Available data section start

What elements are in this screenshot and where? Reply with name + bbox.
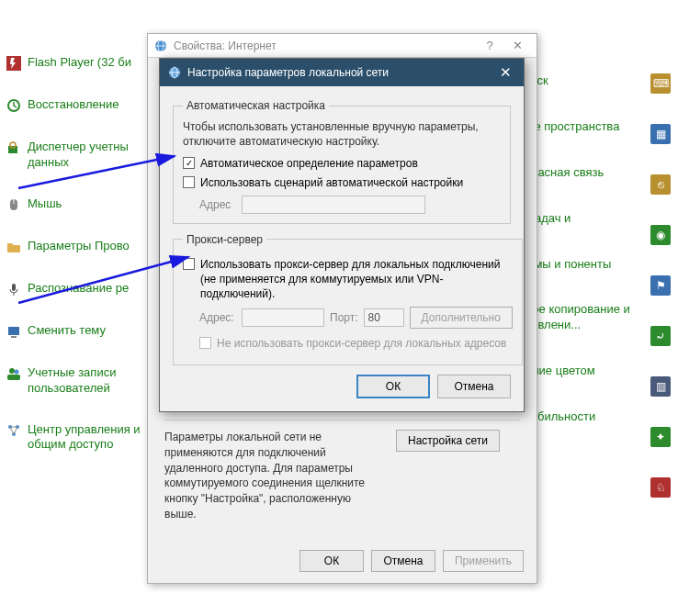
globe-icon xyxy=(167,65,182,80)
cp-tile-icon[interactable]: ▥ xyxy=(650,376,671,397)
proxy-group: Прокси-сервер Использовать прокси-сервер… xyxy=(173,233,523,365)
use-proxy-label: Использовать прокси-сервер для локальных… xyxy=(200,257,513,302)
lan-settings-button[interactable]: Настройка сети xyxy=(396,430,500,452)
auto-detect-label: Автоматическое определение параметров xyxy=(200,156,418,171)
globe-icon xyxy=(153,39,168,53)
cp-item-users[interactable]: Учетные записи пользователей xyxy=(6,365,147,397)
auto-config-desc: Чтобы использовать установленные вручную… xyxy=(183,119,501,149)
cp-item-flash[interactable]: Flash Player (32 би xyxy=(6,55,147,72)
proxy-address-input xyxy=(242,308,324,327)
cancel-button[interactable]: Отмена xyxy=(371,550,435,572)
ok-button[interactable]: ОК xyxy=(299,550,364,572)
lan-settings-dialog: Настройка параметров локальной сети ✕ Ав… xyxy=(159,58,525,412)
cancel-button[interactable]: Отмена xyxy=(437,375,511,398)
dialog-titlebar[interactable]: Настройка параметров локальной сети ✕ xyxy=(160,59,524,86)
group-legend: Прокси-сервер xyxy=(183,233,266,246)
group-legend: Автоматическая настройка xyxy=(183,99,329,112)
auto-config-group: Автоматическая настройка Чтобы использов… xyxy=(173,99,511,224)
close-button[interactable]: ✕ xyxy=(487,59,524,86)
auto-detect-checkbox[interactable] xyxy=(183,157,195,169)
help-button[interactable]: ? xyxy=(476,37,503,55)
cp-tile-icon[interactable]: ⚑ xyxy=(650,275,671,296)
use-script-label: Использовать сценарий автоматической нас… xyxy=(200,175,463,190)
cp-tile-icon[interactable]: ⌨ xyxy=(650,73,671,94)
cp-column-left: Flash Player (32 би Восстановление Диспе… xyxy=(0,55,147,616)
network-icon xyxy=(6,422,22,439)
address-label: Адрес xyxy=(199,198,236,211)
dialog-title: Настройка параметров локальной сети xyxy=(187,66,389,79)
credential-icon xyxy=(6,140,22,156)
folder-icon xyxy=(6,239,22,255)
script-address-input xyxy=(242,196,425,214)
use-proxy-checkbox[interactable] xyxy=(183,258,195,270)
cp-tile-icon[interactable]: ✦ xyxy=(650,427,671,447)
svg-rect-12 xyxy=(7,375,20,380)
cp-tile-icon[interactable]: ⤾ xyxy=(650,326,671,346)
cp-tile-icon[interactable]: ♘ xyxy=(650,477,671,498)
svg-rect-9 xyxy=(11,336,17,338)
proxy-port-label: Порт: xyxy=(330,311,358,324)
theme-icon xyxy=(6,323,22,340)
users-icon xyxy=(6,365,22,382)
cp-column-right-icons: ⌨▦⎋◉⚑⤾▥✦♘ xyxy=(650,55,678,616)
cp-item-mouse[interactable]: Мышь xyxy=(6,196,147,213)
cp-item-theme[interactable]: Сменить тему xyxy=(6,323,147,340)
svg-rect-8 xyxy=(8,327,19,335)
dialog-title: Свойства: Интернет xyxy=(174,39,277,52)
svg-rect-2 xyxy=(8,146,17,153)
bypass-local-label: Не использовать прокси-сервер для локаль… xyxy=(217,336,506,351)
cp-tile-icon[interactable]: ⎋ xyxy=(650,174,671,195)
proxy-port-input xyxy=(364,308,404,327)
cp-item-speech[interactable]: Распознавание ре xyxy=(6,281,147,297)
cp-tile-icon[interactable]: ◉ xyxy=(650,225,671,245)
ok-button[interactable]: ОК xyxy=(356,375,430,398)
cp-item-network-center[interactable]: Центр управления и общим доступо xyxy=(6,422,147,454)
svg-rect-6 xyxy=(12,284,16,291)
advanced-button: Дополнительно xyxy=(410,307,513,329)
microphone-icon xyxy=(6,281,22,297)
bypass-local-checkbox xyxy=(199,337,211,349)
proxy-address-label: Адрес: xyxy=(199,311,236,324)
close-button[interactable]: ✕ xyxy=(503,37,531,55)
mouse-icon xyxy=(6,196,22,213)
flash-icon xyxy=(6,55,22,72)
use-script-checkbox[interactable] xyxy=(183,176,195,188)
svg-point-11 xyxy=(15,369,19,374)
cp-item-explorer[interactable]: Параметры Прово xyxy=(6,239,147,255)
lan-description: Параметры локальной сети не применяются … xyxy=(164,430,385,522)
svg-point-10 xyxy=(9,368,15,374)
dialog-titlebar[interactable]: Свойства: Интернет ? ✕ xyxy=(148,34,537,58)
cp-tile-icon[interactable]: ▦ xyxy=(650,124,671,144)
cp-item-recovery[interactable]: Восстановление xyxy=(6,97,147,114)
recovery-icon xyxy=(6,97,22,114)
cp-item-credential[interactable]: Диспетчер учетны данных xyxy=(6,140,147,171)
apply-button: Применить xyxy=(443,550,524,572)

Available data section end

Identify how many lines in the entries above include the string "theme", then state that number alone.

Solution to this task – 2